Так говорилось о работах по электротерапии, удостоенных награды Французской академии наук, — той самой академии, которая долго отказывалась одобрить какое-либо руководство по этому предмету. О другом труде Циона, касающемся призрения умалишенных, рекомендованном венским медицинским обществом и широко опубликованном в мировой печати, комиссия написала:
«Стоит только помешанным жить в Галле и работать в Стотфольде, и их содержание будет совершенно обеспечено — идея, которая имела бы, вероятно, большой успех в их среде…»
Оскорбленный ученый с горечью пишет о заключении:
«Весь доклад комиссии клонится к тому, чтобы доказать, что я не только не обладаю познаниями, которые имеют ученики приходских училищ, но что я страдаю полным недостатком добросовестности и что вся моя репутация основана на некоторых анонимных заимствованиях чужой собственности.
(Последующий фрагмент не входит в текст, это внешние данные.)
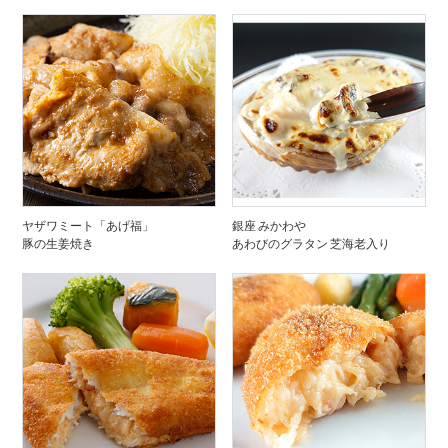
ヤザワミート「あげ福」
銀座 みかわや
豚の生姜焼き
あわびのグラタン 芝海老入り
Что я вообще своими трудами мог импонировать только некомпетентной публике, что на всех близко знакомых с делом я производил возмутительное впечатление…» [1]
Таковы были нравы в Медико-хирургической академии, где Павлов вел неравную борьбу. Пашутин, естественно, опирался на власть, а профессор — на силу устава, и если верить современникам, Павлов в ту пору носил устав при себе, не расставаясь с ним ни на минуту.